Nous engageons les canoës dans le courant et nous laissons entraîner une bonne partie de la matinée. Les rapides sont assez ludiques, jamais assez gros pour faire vraiment peur, juste assez pour avoir de bonnes sensations et ne pas voir le temps passer. Nous descendons des bateaux quelques fois et essayons de deviner les meilleurs passages en s'aidant des indications du topo et nous préparant pour le pire. Le courant nous fait gagner pas mal de temps sur les parties plates et en début d'après-midi nous apercevons la cabane que nous nous étions fixés pour le soir.

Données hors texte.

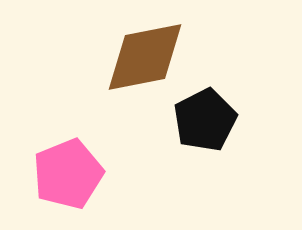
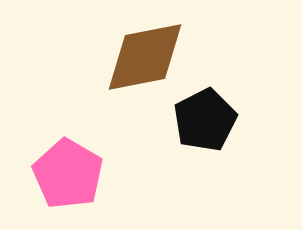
pink pentagon: rotated 20 degrees counterclockwise
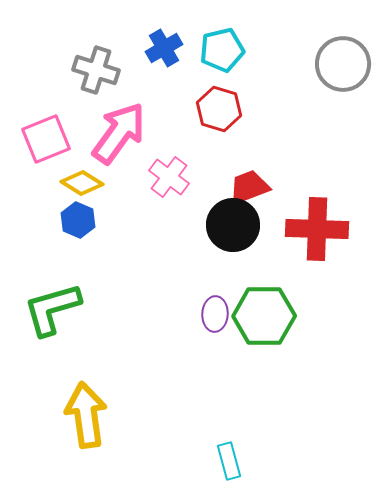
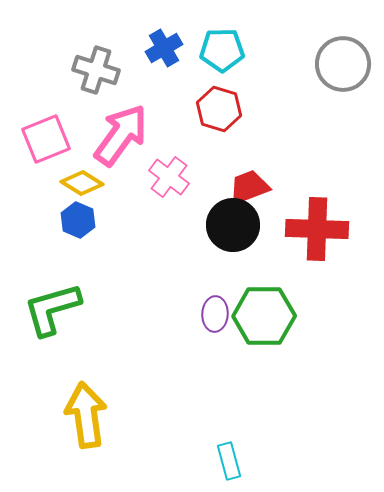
cyan pentagon: rotated 12 degrees clockwise
pink arrow: moved 2 px right, 2 px down
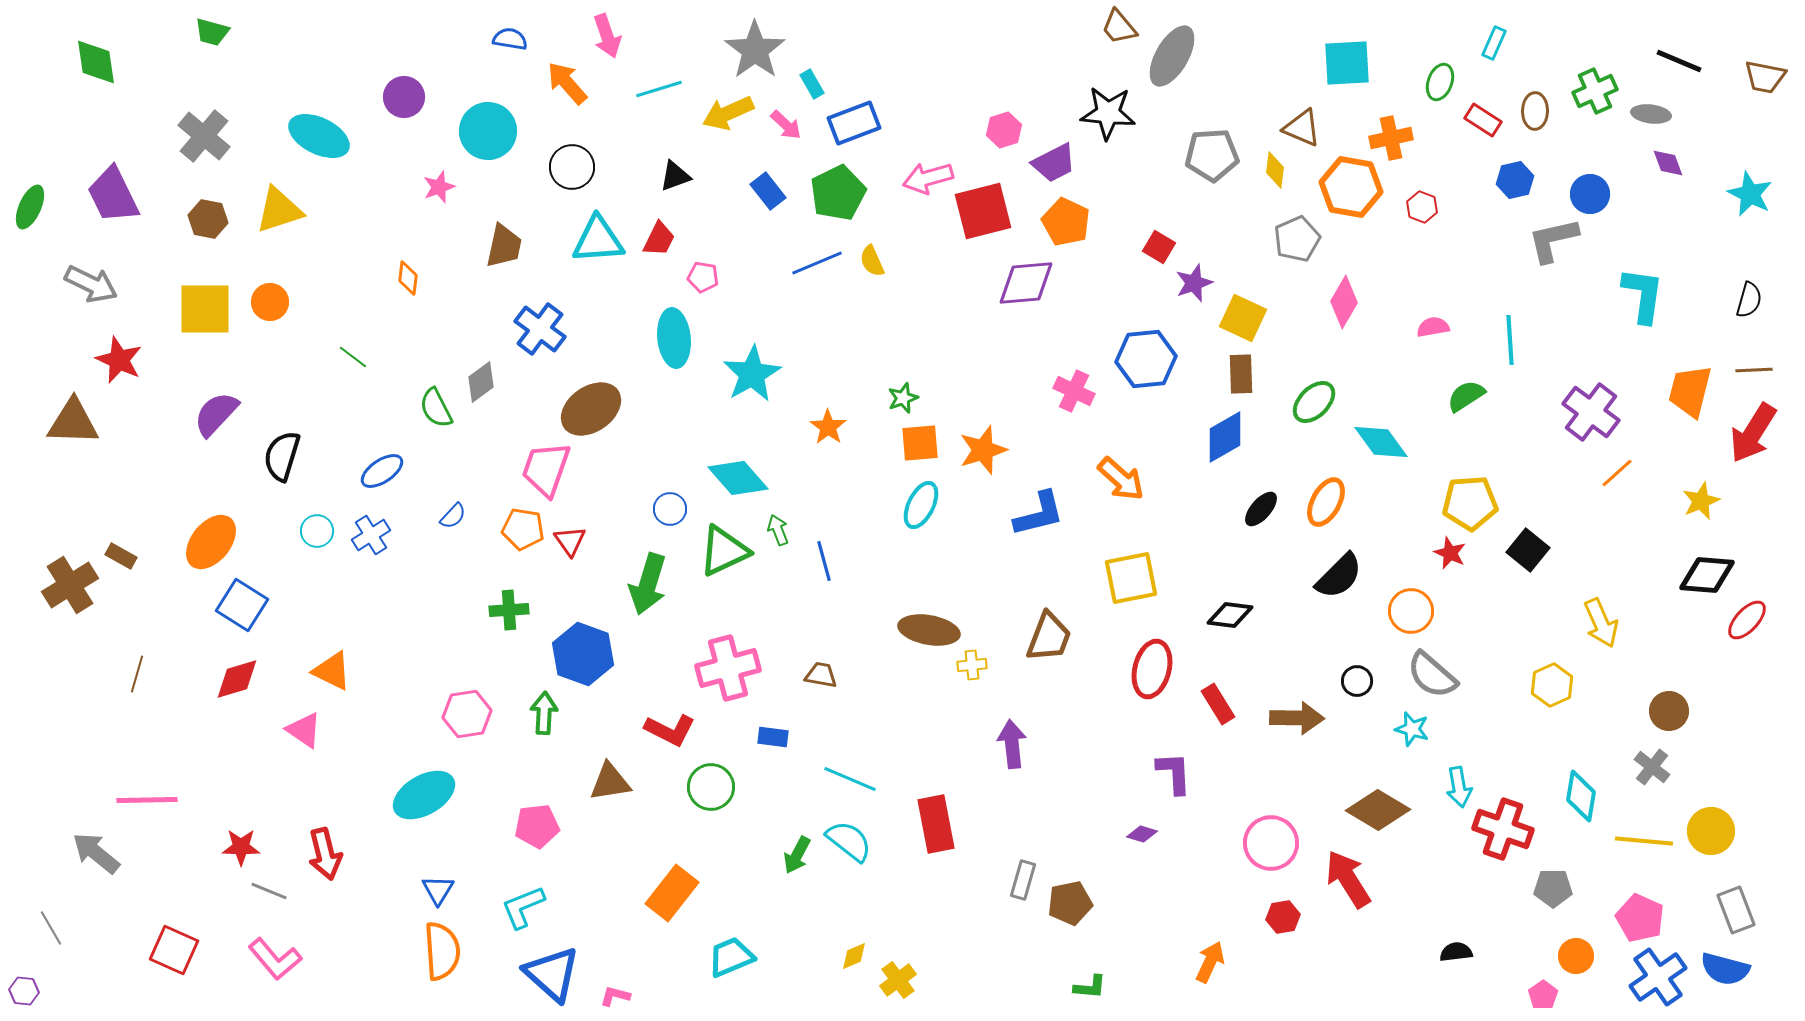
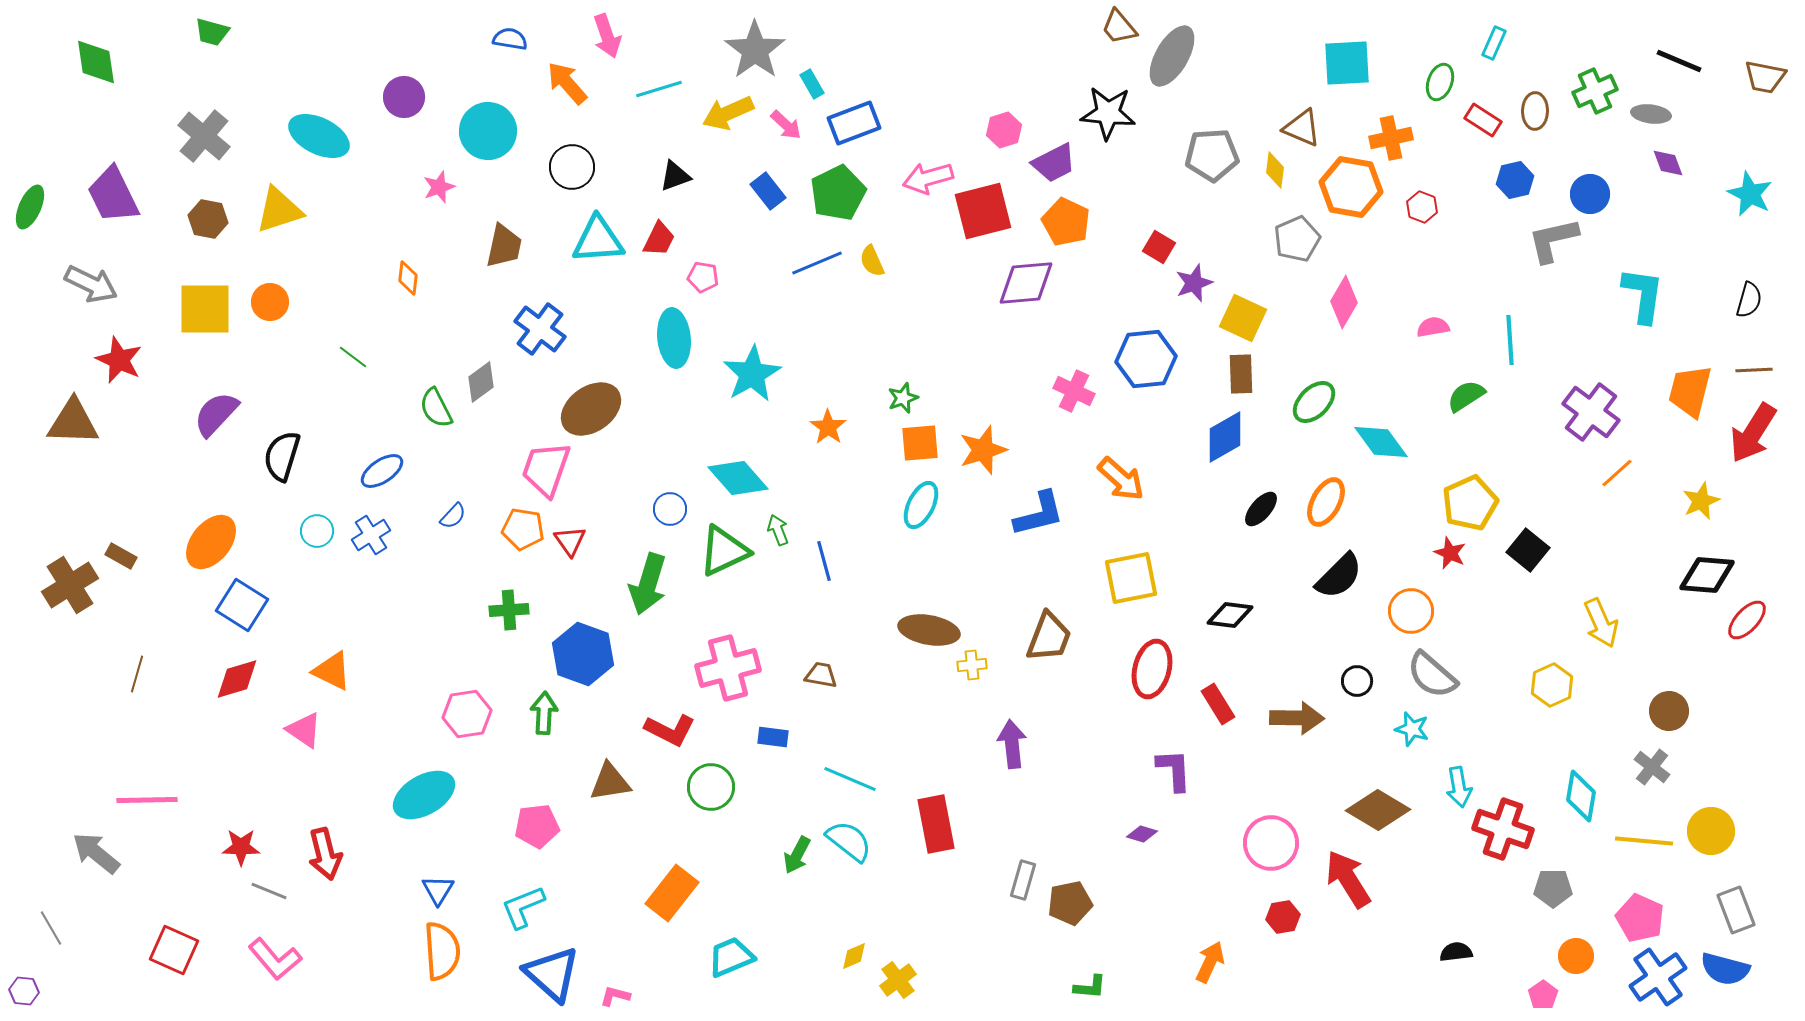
yellow pentagon at (1470, 503): rotated 20 degrees counterclockwise
purple L-shape at (1174, 773): moved 3 px up
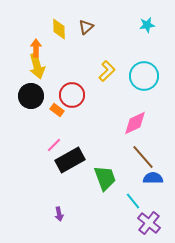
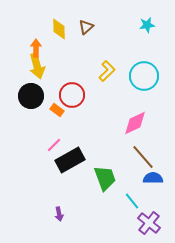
cyan line: moved 1 px left
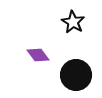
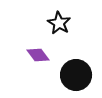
black star: moved 14 px left, 1 px down
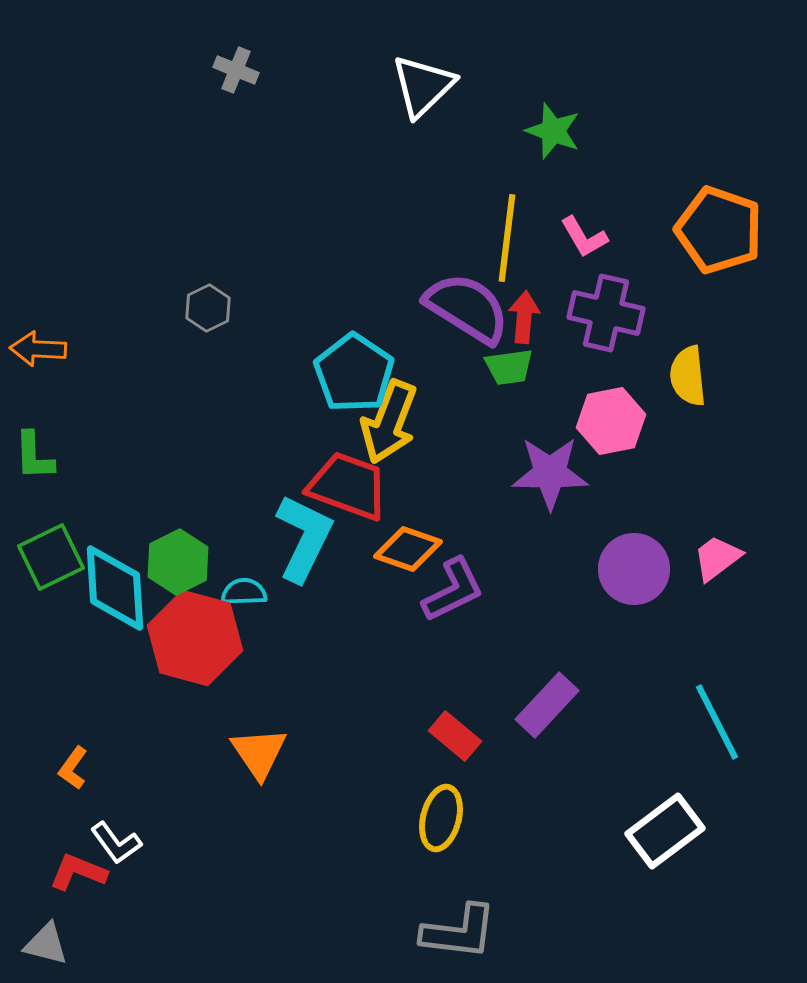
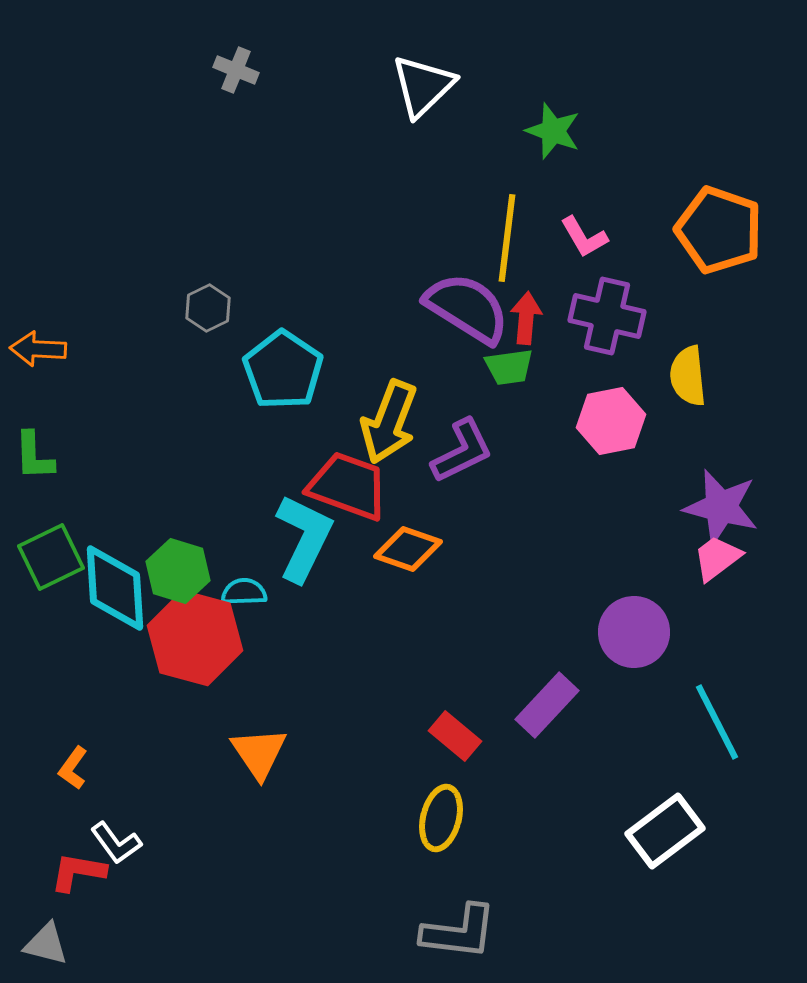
purple cross: moved 1 px right, 3 px down
red arrow: moved 2 px right, 1 px down
cyan pentagon: moved 71 px left, 3 px up
purple star: moved 171 px right, 34 px down; rotated 14 degrees clockwise
green hexagon: moved 9 px down; rotated 16 degrees counterclockwise
purple circle: moved 63 px down
purple L-shape: moved 9 px right, 139 px up
red L-shape: rotated 12 degrees counterclockwise
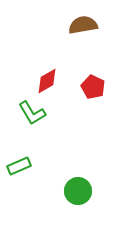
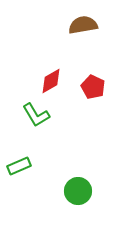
red diamond: moved 4 px right
green L-shape: moved 4 px right, 2 px down
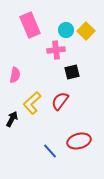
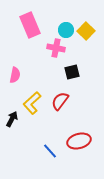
pink cross: moved 2 px up; rotated 18 degrees clockwise
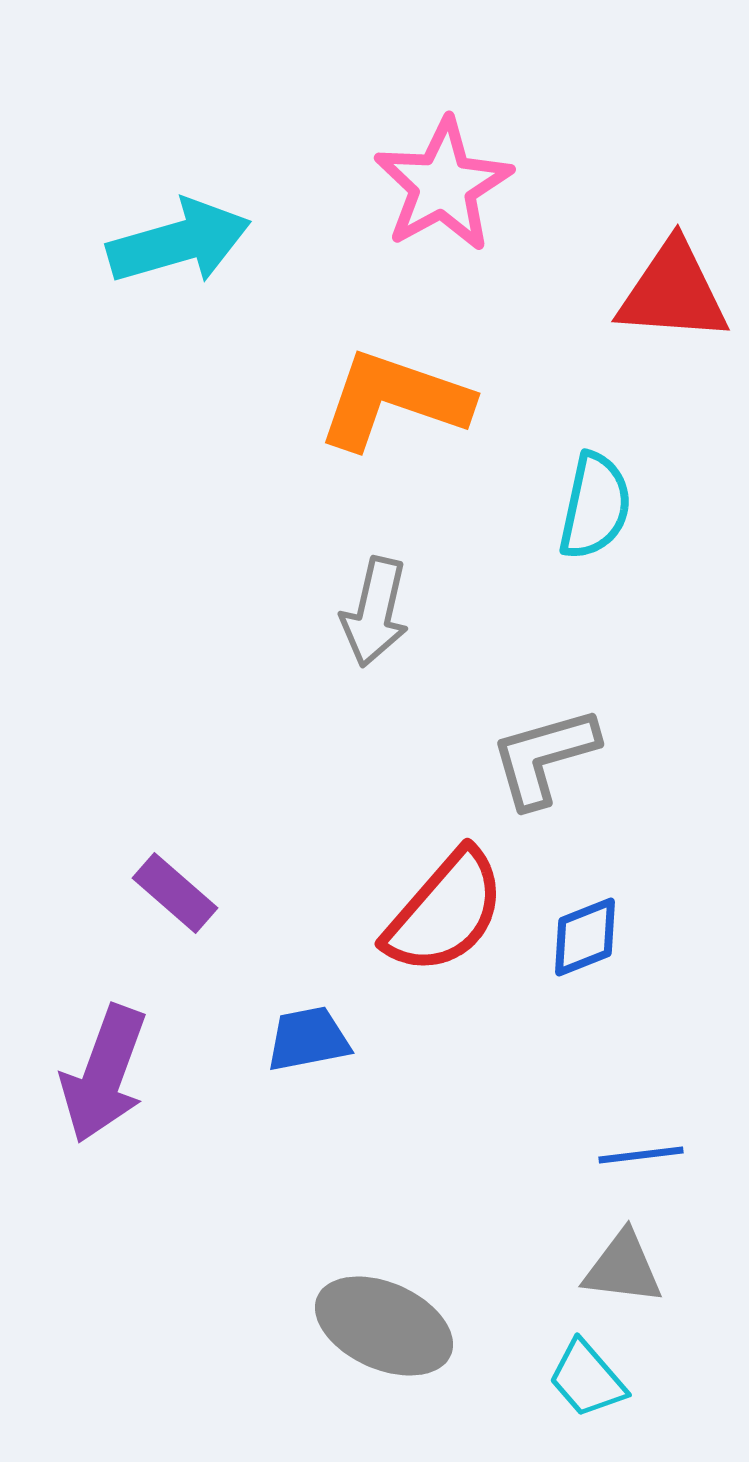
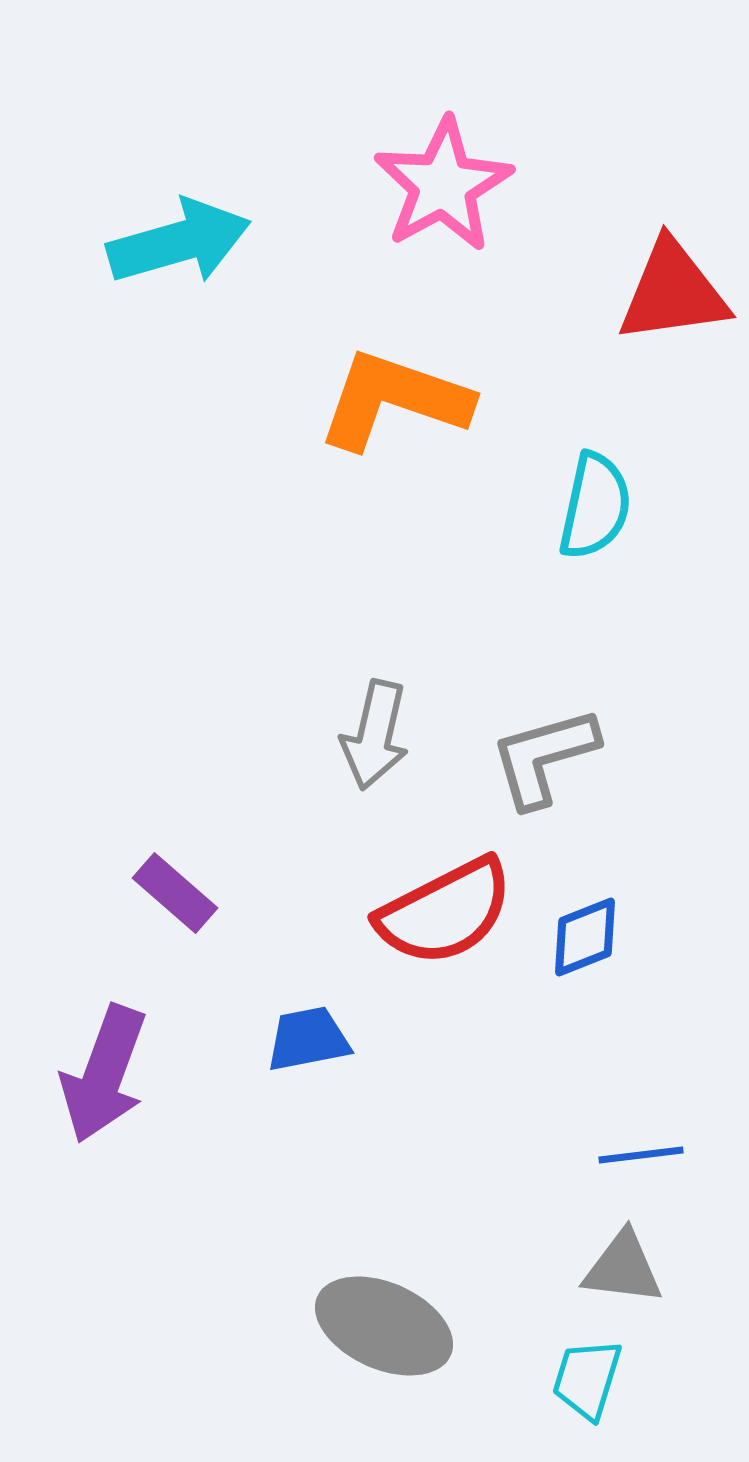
red triangle: rotated 12 degrees counterclockwise
gray arrow: moved 123 px down
red semicircle: rotated 22 degrees clockwise
cyan trapezoid: rotated 58 degrees clockwise
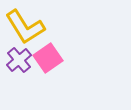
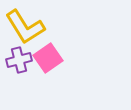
purple cross: rotated 25 degrees clockwise
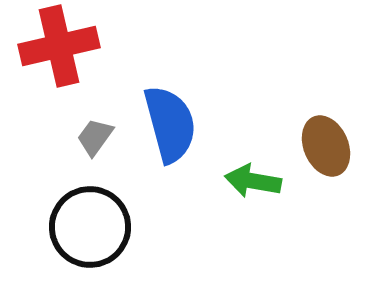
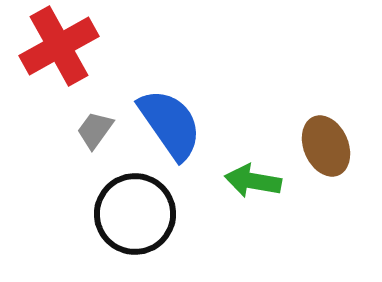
red cross: rotated 16 degrees counterclockwise
blue semicircle: rotated 20 degrees counterclockwise
gray trapezoid: moved 7 px up
black circle: moved 45 px right, 13 px up
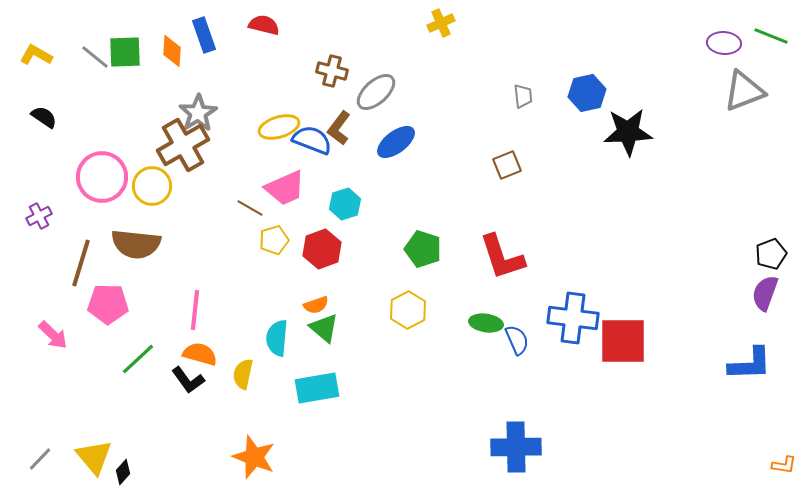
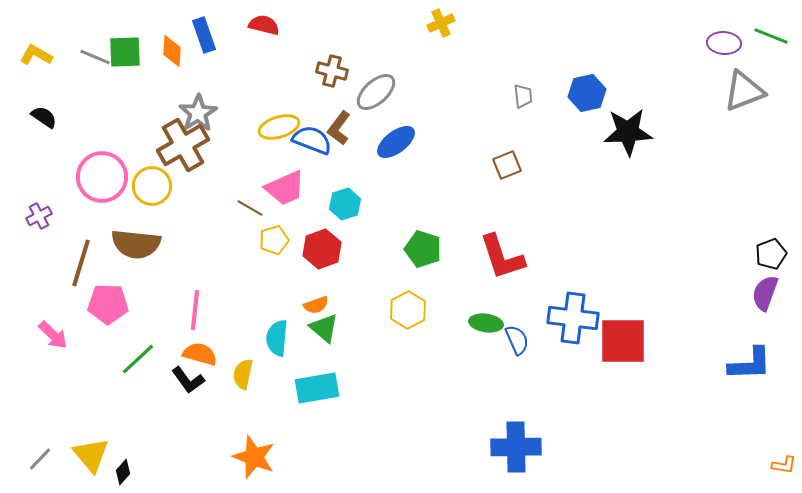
gray line at (95, 57): rotated 16 degrees counterclockwise
yellow triangle at (94, 457): moved 3 px left, 2 px up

Pas vu le rapide, le gros. Le mortel qui fait peur et coule les touristes. Passée la surprise, les sourires s'affichent sur les visages. Il ne nous reste qu'à profiter du reste de la journée pour pêcher, ramasser des framboises et préparer le barbecue.

Préparation de notre repas pour le bivouac, Calzones au feu de bois !
Préparation de notre repas pour le bivouac, Calzones au feu de bois !

Préparation de notre repas pour le bivouac, Calzones au feu de bois !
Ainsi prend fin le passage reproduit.